テーブルには色とりどりの野菜スープ、チーズバタージャガイモ、焼きたてのパンが並び、ログハウスに温かな灯りがともった。一日の疲れを癒す、至福のひとときだ。
「ねえ、リュウおにーちゃん、明日は何の野菜売るのー?」
モモが目をきらきらさせて問いかける。今日の成功に味を占めたようだ。
「そうだな……そろそろ“跳ねない”野菜にしようか?」
リュウは微笑みながらペンを走らせる。その言葉に、ルナとモモは顔を見合わせた。
「えー! でもぴょんぴょんしてるのかわいいのにー!」
ルナが駆け寄り、モモの頭をくしゃくしゃ撫でた。
「うち、あの人参に追いかけられて泣いたけん、やめてほしかばい」
モモがすねながらも、頬に笑みを浮かべる。その可愛らしい仕草に、リュウも思わず笑みがこぼれた。

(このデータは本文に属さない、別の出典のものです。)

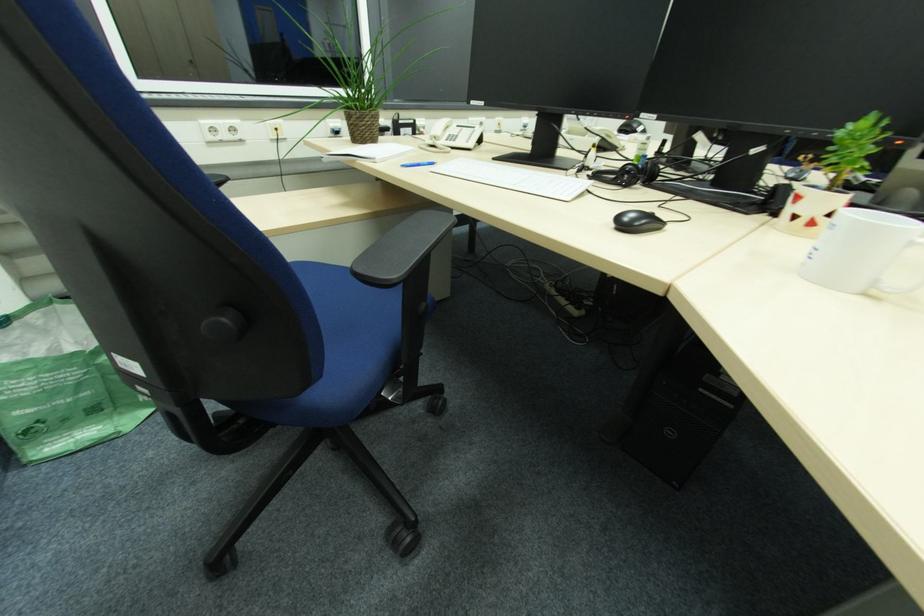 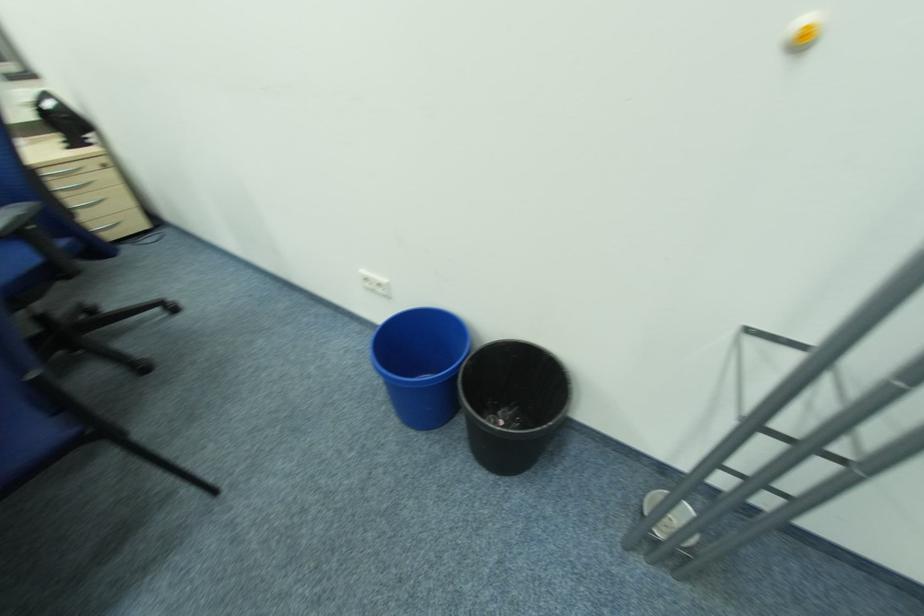 Question: The images are taken continuously from a first-person perspective. In which direction are you moving?

Choices:
 (A) Left
 (B) Right
 (C) Forward
 (D) Backward

Answer: (B) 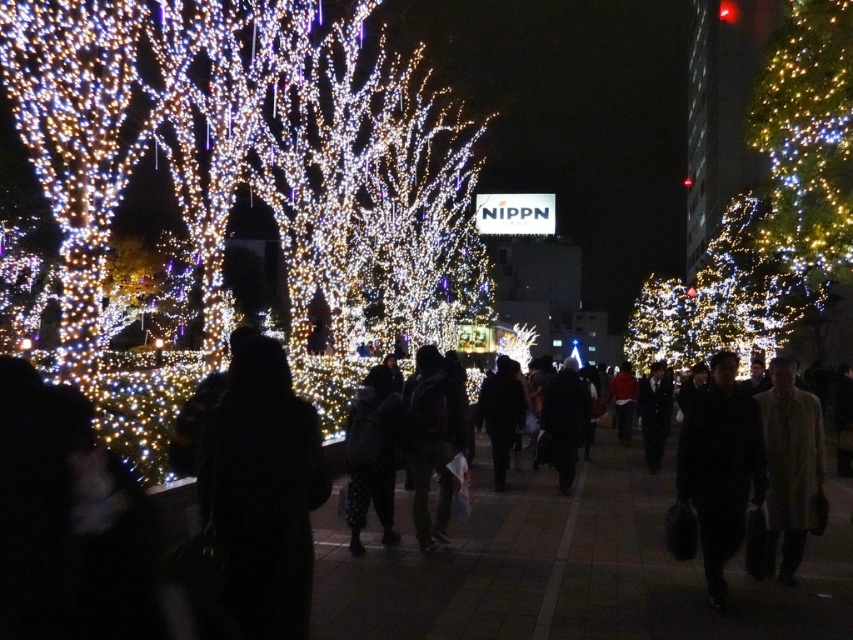 You are a customer browsing through a winter clothing store. You see a beige wool coat at lower right and a dark gray fabric jacket at center. Which item is closer to you?

The beige wool coat at lower right is closer to you since it is in front of the dark gray fabric jacket at center.

You are a salesperson in a clothing store and need to place the dark fabric coat at center and the red matte jacket at center on a single mannequin. Since the mannequin has limited space, which item should you prioritize placing first to ensure both fit?

The dark fabric coat at center is wider than the red matte jacket at center. To ensure both fit on the mannequin, you should place the wider dark fabric coat at center first and then the narrower red matte jacket at center on top or beside it.

You are a tailor who needs to determine which garment takes up more space horizontally when laid flat. Based on the scene, which one is wider between the dark gray fabric jacket at center and the dark fabric coat at center?

The dark fabric coat at center is wider than the dark gray fabric jacket at center, so the dark fabric coat at center takes up more horizontal space when laid flat. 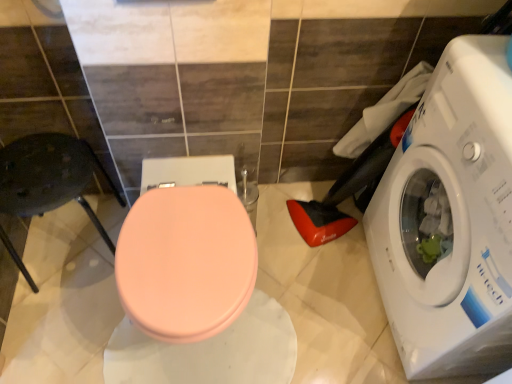 Question: Is metallic dark gray chair at left a part of matte pink lid at center?

Choices:
 (A) yes
 (B) no

Answer: (B)

Question: From the image's perspective, would you say matte pink lid at center is shown under metallic dark gray chair at left?

Choices:
 (A) no
 (B) yes

Answer: (B)

Question: From a real-world perspective, is matte pink lid at center below metallic dark gray chair at left?

Choices:
 (A) no
 (B) yes

Answer: (A)

Question: Would you consider matte pink lid at center to be distant from metallic dark gray chair at left?

Choices:
 (A) no
 (B) yes

Answer: (A)

Question: Considering the relative sizes of matte pink lid at center and metallic dark gray chair at left in the image provided, is matte pink lid at center smaller than metallic dark gray chair at left?

Choices:
 (A) yes
 (B) no

Answer: (B)

Question: In terms of size, does metallic dark gray chair at left appear bigger or smaller than white glossy washing machine at right?

Choices:
 (A) big
 (B) small

Answer: (B)

Question: Does point (39, 163) appear closer or farther from the camera than point (459, 115)?

Choices:
 (A) closer
 (B) farther

Answer: (B)

Question: Is metallic dark gray chair at left wider or thinner than white glossy washing machine at right?

Choices:
 (A) wide
 (B) thin

Answer: (B)

Question: From a real-world perspective, is metallic dark gray chair at left above or below white glossy washing machine at right?

Choices:
 (A) below
 (B) above

Answer: (A)

Question: In terms of width, does matte pink lid at center look wider or thinner when compared to white glossy washing machine at right?

Choices:
 (A) thin
 (B) wide

Answer: (B)

Question: From the image's perspective, is matte pink lid at center positioned above or below white glossy washing machine at right?

Choices:
 (A) above
 (B) below

Answer: (B)

Question: Is matte pink lid at center inside the boundaries of white glossy washing machine at right, or outside?

Choices:
 (A) inside
 (B) outside

Answer: (B)

Question: Looking at the image, does matte pink lid at center seem bigger or smaller compared to white glossy washing machine at right?

Choices:
 (A) small
 (B) big

Answer: (A)

Question: Is white glossy washing machine at right situated inside matte pink lid at center or outside?

Choices:
 (A) inside
 (B) outside

Answer: (B)

Question: Considering the positions of white glossy washing machine at right and matte pink lid at center in the image, is white glossy washing machine at right bigger or smaller than matte pink lid at center?

Choices:
 (A) small
 (B) big

Answer: (B) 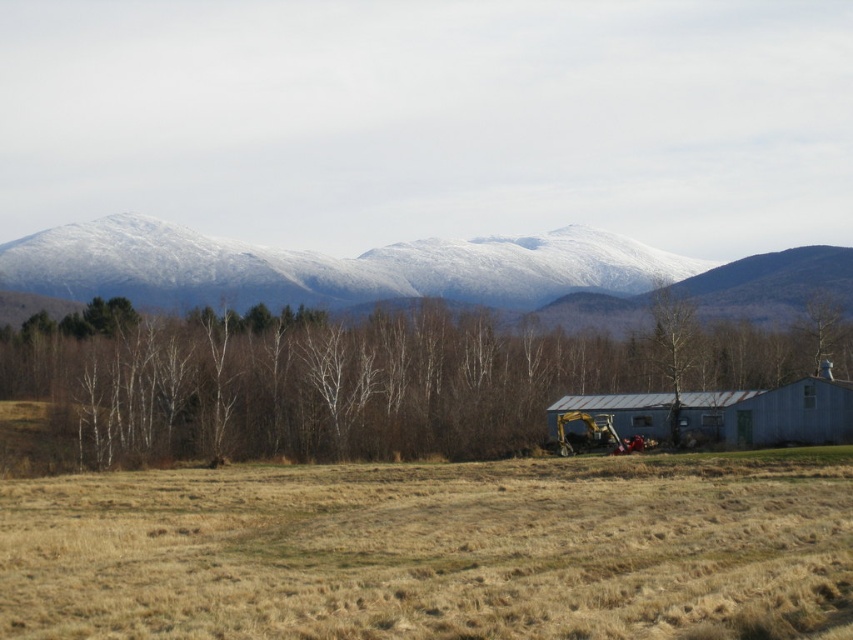 Can you confirm if brown leafless trees at center is positioned above snow-covered mountain at upper center?

Incorrect, brown leafless trees at center is not positioned above snow-covered mountain at upper center.

Which is more to the left, brown leafless trees at center or snow-covered mountain at upper center?

brown leafless trees at center

What do you see at coordinates (358, 380) in the screenshot? This screenshot has height=640, width=853. I see `brown leafless trees at center` at bounding box center [358, 380].

You are a GUI agent. You are given a task and a screenshot of the screen. Output one action in this format:
    pyautogui.click(x=<x>, y=<y>)
    Task: Click on the brown leafless trees at center
    
    Given the screenshot: What is the action you would take?
    click(x=358, y=380)

Does brown grassy field at lower center appear on the left side of smooth white tree at center?

Indeed, brown grassy field at lower center is positioned on the left side of smooth white tree at center.

Describe the element at coordinates (437, 548) in the screenshot. The image size is (853, 640). I see `brown grassy field at lower center` at that location.

Where is `brown grassy field at lower center`? brown grassy field at lower center is located at coordinates (437, 548).

Between brown grassy field at lower center and brown leafless trees at center, which one has more height?

Standing taller between the two is brown leafless trees at center.

Does brown grassy field at lower center have a greater width compared to brown leafless trees at center?

No.

At what (x,y) coordinates should I click in order to perform the action: click on brown grassy field at lower center. Please return your answer as a coordinate pair (x, y). This screenshot has height=640, width=853. Looking at the image, I should click on (437, 548).

Identify the location of brown grassy field at lower center. (437, 548). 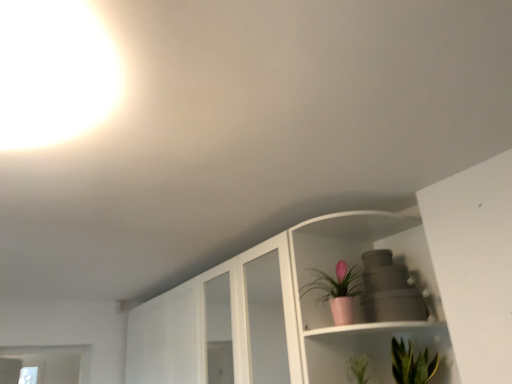 Question: Is pink matte pot at upper center, which is the first houseplant in left-to-right order, spatially inside green leafy plant at lower right, which is the second houseplant in top-to-bottom order, or outside of it?

Choices:
 (A) inside
 (B) outside

Answer: (B)

Question: From a real-world perspective, relative to green leafy plant at lower right, marked as the 1th houseplant in a right-to-left arrangement, is pink matte pot at upper center, the 1th houseplant positioned from the top, vertically above or below?

Choices:
 (A) above
 (B) below

Answer: (A)

Question: Looking at the image, does pink matte pot at upper center, the 1th houseplant positioned from the top, seem bigger or smaller compared to green leafy plant at lower right, the 2th houseplant positioned from the left?

Choices:
 (A) big
 (B) small

Answer: (B)

Question: Considering their positions, is green leafy plant at lower right, which is the 1th houseplant in bottom-to-top order, located in front of or behind pink matte pot at upper center, which is the second houseplant from right to left?

Choices:
 (A) behind
 (B) front

Answer: (B)

Question: From the image's perspective, is green leafy plant at lower right, which is the second houseplant in top-to-bottom order, above or below pink matte pot at upper center, which is the second houseplant from right to left?

Choices:
 (A) above
 (B) below

Answer: (B)

Question: In terms of height, does green leafy plant at lower right, the 2th houseplant positioned from the left, look taller or shorter compared to pink matte pot at upper center, the second houseplant from the bottom?

Choices:
 (A) tall
 (B) short

Answer: (B)

Question: Is green leafy plant at lower right, marked as the 1th houseplant in a right-to-left arrangement, inside or outside of pink matte pot at upper center, which is the first houseplant in left-to-right order?

Choices:
 (A) outside
 (B) inside

Answer: (A) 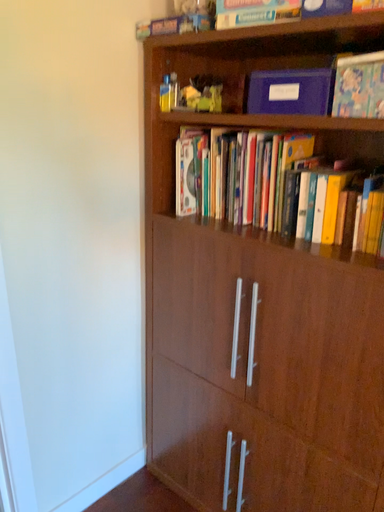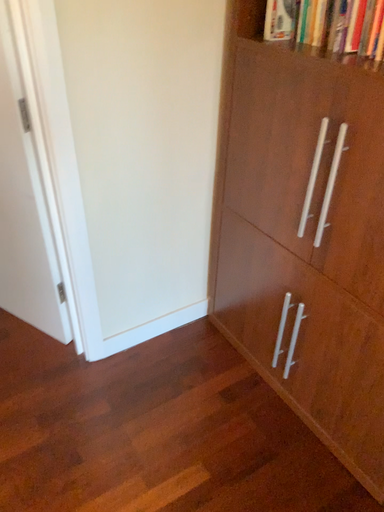 Question: Which way did the camera rotate in the video?

Choices:
 (A) rotated right
 (B) rotated left

Answer: (B) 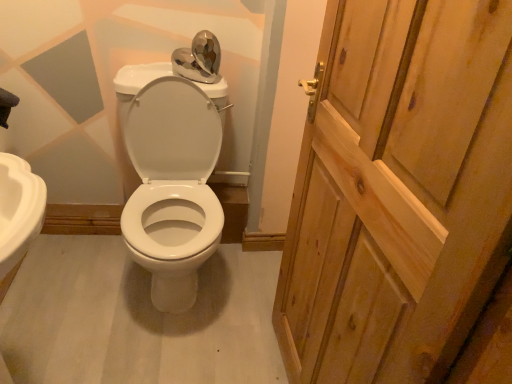 Question: Based on their sizes in the image, would you say white glossy toilet at center is bigger or smaller than wooden door at right?

Choices:
 (A) big
 (B) small

Answer: (A)

Question: Visually, is white glossy toilet at center positioned to the left or to the right of wooden door at right?

Choices:
 (A) left
 (B) right

Answer: (A)

Question: Is white glossy toilet at center inside or outside of wooden door at right?

Choices:
 (A) inside
 (B) outside

Answer: (B)

Question: Considering the positions of wooden door at right and white glossy toilet at center in the image, is wooden door at right wider or thinner than white glossy toilet at center?

Choices:
 (A) thin
 (B) wide

Answer: (A)

Question: Is wooden door at right taller or shorter than white glossy toilet at center?

Choices:
 (A) tall
 (B) short

Answer: (A)

Question: In terms of size, does wooden door at right appear bigger or smaller than white glossy toilet at center?

Choices:
 (A) big
 (B) small

Answer: (B)

Question: From the image's perspective, is wooden door at right located above or below white glossy toilet at center?

Choices:
 (A) above
 (B) below

Answer: (B) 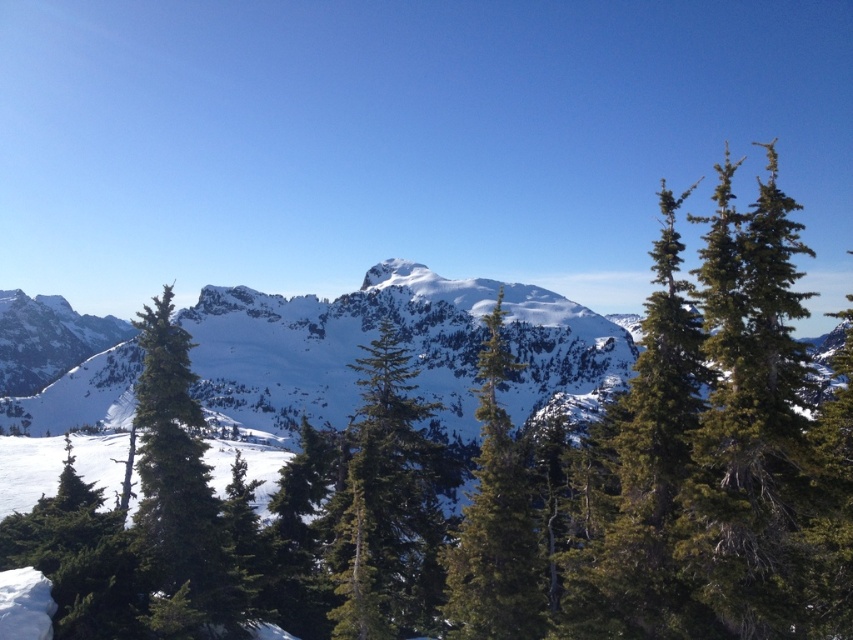 Between point (434, 522) and point (505, 467), which one is positioned in front?

Point (505, 467)

Looking at this image, is green textured tree at center above green textured pine tree at center?

Incorrect, green textured tree at center is not positioned above green textured pine tree at center.

Is point (375, 381) positioned behind point (447, 600)?

Yes, point (375, 381) is farther from viewer.

Image resolution: width=853 pixels, height=640 pixels. In order to click on green textured tree at center in this screenshot , I will do `click(387, 504)`. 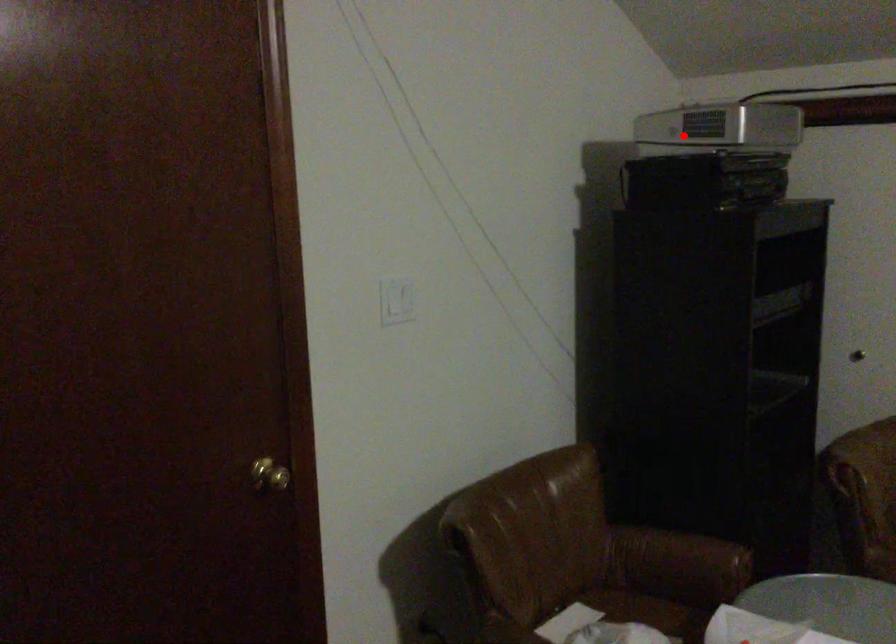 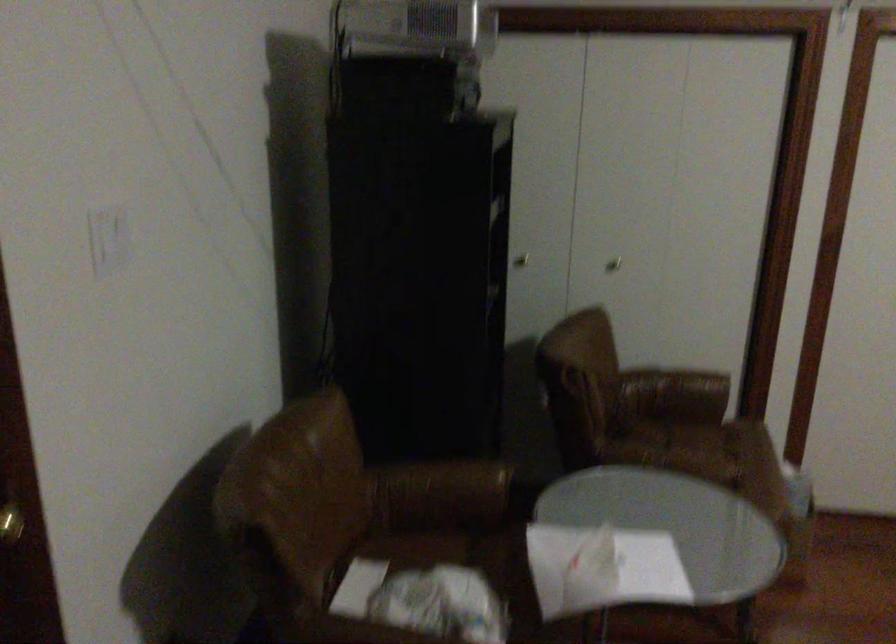 Find the pixel in the second image that matches the highlighted location in the first image.

(412, 26)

笑い声が薪小屋の天井まで響き、夜の森にも優しくこだました。看板姉妹と仲間たちの新しい一日は、こうして温かな余韻とともに幕を閉じた。明日からの日々も、きっと賑やかで楽しいものになるだろう。
昼下がりの雑貨屋・筆の家。一同が慌ただしく店内を整えていると、ひときわ重厚な足音とともに、表通りに豪華絢爛な馬車が止まった。その荘厳な佇まいは、まるで絵画のようだった。
四頭立ての漆黒の馬。車体には金細工の装飾がびっしりと施され、王家の紋章が誇らしげに輝く。通行人たちの足が止まり、ざわめきが店先まで届いた。誰もがその馬車の登場に、ただならぬ気配を感じ取っている。
「うわ、何この豪華馬車……演劇か何か?」
「いや、あれ王家の紋章だぞ!?」
店内にいた面々も、その異様な雰囲気に息をのむ。
ルナは髪を直しながら慌て、エルドはスクロール棚の裏で手を止めた。リュウもまた、馬車の様子に静かに注目している。
馬車の扉がバタンと音を立てて開き、威厳に満ちた壮年の男性が降り立つ。銀髪を背に流し、真っ直ぐな背筋、そして鋭い瞳。その全てが、ただ者ではないことを物語っていた。男性はゆっくりと店に近づき、リュウに視線を向けた。
「……リュウ・チャガワ殿でお間違いないか?」
男性の声は低く、しかし確かな重みを帯びていた。その声には、有無を言わせぬ響きがある。
リュウは奥で食べていたチーズのポテトスープを食べる手を一瞬止め、スプーンを握りしめながら、店先へと出てきた。何事かと、店の誰もが固唾をのんで見守っている。
「そうですが……何か?」
リュウの問いに、男性は恭しく頭を下げた。
「私の名はラグレス。王国宰相にして、現国王陛下の実弟、内大臣を務めております」
その言葉に、店内の空気が一瞬にして凍り付いた。
「えっ!?」
エルドは手に持っていたスクロールを落とし、ティアは立ち上がり、ルナは目を見開いて固まった。まさか、国の重鎮がこんな場所に現れるとは、誰も予想だにしていなかった。
「本日は、皇太子レオネル殿下の件で参りました」
ラグレスは周囲の反応など気にせず、淡々と本題を切り出した。
「殿下……?」
リュウが問い返すと、ラグレスは厳しい表情を崩さず続けた。その表情からは、事態の深刻さがひしひしと伝わってくる。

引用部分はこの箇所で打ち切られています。